WORK ITEM
Among the entries below, how many lines include the string "Cancel"? Answer with only the number.
==== DATASET
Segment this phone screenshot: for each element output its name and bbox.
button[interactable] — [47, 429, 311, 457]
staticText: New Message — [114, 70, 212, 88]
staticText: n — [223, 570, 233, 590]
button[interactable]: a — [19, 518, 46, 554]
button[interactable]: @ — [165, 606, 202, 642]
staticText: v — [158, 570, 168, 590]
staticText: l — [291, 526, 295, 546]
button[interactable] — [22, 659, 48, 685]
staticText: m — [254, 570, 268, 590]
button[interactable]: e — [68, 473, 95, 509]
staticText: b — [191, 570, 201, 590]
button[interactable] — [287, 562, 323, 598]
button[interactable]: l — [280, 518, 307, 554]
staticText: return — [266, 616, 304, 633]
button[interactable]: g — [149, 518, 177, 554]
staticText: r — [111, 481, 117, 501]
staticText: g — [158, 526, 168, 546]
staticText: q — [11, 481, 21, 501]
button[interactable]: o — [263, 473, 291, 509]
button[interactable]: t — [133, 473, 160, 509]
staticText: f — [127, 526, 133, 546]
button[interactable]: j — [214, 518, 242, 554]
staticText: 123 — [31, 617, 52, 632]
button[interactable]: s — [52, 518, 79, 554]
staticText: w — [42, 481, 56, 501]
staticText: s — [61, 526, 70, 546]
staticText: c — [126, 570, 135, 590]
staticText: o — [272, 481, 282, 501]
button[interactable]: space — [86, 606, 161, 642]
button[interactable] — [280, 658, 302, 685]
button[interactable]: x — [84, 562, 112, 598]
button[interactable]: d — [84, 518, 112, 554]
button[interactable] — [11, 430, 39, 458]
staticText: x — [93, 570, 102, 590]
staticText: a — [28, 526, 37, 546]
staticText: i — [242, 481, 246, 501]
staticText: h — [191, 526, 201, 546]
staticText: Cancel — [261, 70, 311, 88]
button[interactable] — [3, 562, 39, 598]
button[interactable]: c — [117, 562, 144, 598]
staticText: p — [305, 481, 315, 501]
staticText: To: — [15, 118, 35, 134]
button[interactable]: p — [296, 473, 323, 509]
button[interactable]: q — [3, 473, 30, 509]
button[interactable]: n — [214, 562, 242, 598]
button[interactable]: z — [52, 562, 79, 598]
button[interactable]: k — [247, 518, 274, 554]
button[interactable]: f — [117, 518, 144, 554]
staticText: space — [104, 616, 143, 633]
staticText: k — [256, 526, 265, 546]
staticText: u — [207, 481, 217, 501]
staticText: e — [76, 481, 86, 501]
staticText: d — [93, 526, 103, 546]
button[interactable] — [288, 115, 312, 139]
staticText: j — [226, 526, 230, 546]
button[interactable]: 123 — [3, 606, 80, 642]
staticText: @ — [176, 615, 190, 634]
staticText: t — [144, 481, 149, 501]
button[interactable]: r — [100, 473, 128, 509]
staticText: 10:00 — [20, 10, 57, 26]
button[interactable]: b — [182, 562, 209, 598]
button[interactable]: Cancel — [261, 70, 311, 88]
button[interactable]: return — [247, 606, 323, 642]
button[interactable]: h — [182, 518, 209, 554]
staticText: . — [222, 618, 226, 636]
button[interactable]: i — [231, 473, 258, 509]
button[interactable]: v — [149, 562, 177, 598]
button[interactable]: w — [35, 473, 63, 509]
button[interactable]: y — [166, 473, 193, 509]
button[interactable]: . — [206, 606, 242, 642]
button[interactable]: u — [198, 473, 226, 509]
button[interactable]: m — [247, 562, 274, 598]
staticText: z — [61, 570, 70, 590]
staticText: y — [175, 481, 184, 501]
========
RESPONSE
2